BEGIN DATA

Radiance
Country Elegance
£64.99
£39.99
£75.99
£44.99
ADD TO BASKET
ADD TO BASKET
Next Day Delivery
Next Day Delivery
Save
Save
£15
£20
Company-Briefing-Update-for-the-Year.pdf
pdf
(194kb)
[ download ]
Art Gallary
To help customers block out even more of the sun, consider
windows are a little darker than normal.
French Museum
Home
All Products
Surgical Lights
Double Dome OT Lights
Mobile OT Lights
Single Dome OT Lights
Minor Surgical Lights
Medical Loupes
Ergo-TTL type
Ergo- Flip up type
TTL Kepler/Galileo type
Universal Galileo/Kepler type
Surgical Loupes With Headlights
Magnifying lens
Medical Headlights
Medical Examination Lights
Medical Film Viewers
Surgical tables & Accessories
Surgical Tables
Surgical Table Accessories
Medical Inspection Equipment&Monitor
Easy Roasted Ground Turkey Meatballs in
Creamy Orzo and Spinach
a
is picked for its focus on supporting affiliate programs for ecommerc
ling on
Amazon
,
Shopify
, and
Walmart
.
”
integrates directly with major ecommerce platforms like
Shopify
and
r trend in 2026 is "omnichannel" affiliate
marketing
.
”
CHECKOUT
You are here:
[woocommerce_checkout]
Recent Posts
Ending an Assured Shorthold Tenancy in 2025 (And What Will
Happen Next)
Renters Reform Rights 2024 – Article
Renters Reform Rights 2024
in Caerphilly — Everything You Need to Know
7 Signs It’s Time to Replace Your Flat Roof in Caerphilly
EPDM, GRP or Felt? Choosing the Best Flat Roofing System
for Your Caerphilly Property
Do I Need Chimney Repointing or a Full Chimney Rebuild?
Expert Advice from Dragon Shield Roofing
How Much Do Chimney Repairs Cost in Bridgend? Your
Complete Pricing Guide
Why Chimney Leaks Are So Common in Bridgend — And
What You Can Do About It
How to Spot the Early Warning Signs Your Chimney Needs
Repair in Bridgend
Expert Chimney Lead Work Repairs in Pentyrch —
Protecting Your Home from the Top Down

END DATA
BEGIN DATA

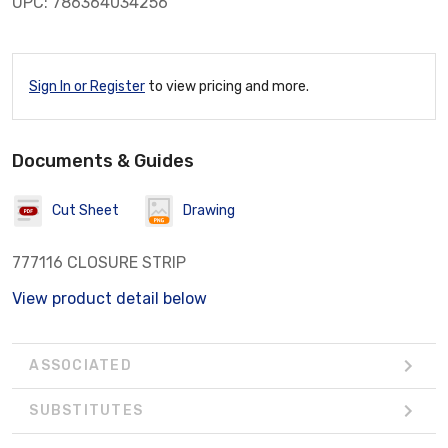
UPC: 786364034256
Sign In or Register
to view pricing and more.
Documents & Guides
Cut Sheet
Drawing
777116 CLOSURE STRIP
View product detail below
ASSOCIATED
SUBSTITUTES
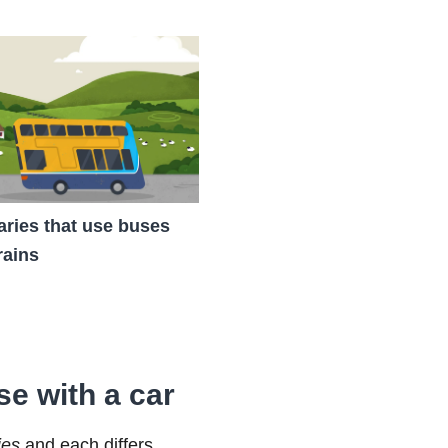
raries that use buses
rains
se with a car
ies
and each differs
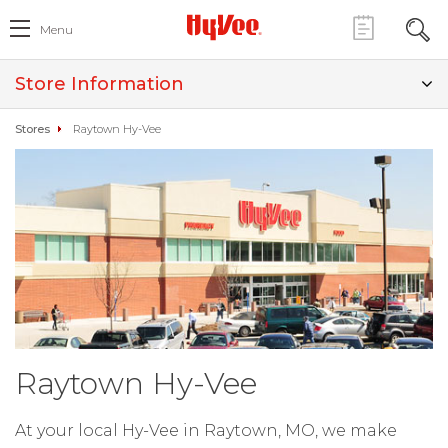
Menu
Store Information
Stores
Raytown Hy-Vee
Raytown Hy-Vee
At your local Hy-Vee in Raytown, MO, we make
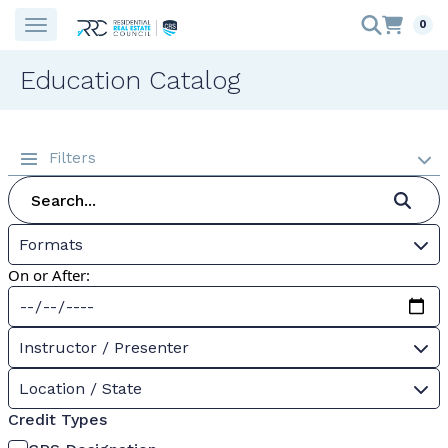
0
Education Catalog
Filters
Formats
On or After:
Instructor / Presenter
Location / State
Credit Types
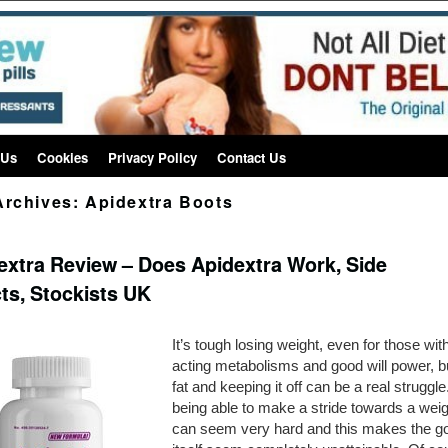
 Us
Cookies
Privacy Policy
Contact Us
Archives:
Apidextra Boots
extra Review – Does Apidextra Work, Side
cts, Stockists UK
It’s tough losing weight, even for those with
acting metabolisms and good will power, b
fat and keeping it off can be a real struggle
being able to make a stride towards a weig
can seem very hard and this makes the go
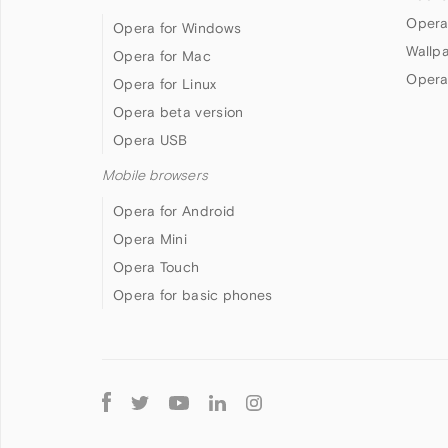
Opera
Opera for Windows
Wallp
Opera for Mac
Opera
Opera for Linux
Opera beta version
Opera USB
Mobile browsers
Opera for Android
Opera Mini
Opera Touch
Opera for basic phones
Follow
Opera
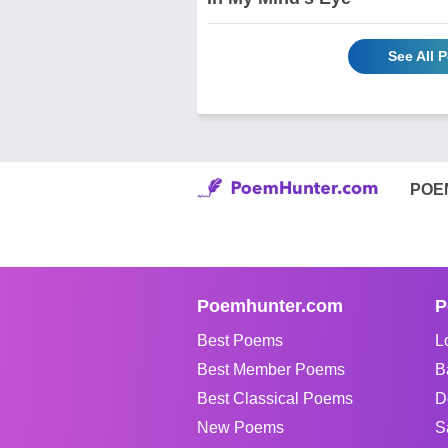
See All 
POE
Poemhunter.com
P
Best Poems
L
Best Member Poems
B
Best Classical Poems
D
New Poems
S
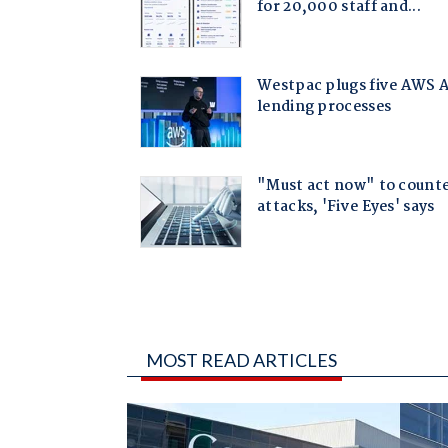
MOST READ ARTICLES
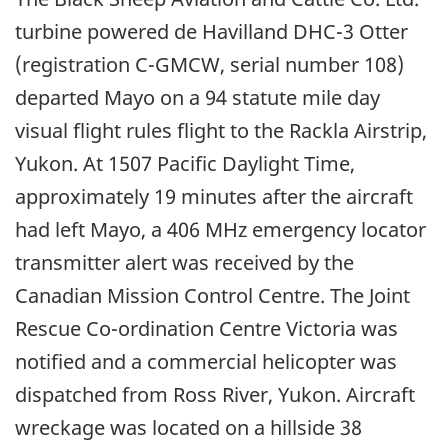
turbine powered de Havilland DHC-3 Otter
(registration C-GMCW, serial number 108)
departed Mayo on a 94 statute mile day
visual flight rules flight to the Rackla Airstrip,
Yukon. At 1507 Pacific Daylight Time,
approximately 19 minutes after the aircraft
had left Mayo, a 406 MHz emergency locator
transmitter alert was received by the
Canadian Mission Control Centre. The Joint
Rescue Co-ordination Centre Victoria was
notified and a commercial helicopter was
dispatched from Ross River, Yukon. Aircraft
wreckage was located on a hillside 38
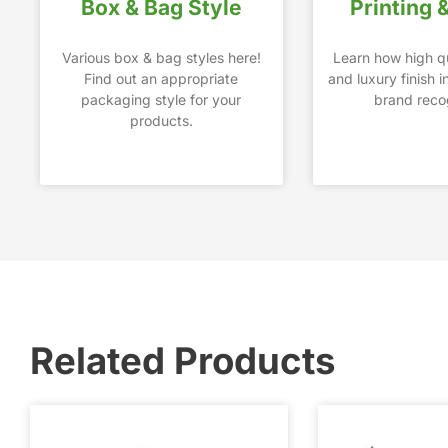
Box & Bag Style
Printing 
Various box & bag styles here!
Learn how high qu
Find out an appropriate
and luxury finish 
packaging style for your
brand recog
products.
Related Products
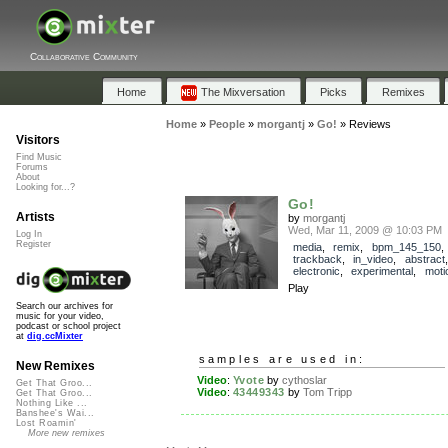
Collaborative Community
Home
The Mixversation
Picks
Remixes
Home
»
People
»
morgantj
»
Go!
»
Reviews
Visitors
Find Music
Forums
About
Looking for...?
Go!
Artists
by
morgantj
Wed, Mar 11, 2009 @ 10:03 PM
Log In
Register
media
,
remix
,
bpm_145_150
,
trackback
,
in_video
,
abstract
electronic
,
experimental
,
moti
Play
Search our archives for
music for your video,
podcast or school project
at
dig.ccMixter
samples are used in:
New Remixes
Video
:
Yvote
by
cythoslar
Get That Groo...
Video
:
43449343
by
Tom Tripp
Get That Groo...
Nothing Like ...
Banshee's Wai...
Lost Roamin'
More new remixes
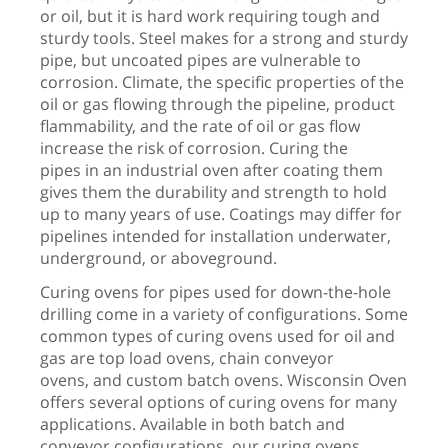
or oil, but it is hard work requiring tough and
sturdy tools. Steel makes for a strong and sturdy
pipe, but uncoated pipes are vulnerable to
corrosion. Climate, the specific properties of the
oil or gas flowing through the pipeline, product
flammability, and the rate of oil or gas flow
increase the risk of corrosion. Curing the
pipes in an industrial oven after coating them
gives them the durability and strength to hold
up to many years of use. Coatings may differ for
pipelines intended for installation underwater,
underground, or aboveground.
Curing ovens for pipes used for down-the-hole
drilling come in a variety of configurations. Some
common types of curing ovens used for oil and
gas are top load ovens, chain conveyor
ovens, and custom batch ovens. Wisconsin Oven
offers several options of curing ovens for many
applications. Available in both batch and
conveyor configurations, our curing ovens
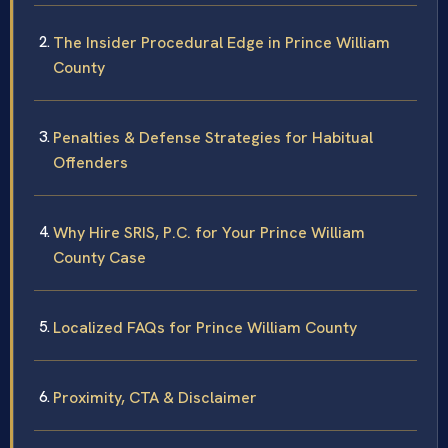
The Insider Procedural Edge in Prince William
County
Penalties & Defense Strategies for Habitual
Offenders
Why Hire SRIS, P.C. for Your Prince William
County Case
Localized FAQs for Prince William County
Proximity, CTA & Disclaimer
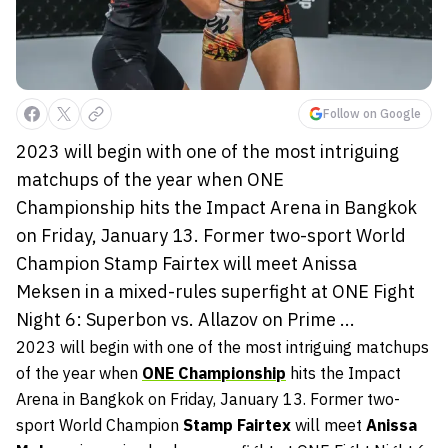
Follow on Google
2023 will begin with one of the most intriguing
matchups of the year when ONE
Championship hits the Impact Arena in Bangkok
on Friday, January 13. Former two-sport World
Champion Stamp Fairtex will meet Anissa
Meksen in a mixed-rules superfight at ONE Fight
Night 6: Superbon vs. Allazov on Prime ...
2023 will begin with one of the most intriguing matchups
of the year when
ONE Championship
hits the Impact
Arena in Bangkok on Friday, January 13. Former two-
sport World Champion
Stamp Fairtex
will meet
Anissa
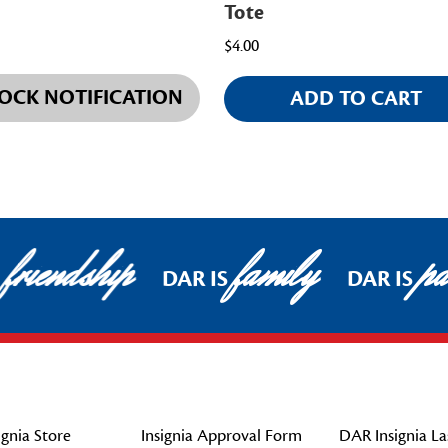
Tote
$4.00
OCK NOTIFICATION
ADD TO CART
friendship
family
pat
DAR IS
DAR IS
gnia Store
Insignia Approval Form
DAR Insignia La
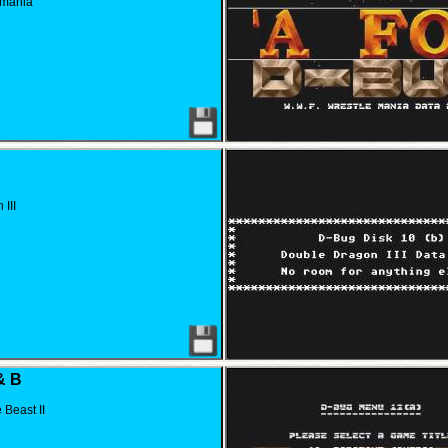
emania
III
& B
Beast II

END DATA

◆ ACTIVITY
For each line above that includes "Fairtex", copy the line.

◆ REPLY TO THE EXERCISE
Champion Stamp Fairtex will meet Anissa
Stamp Fairtex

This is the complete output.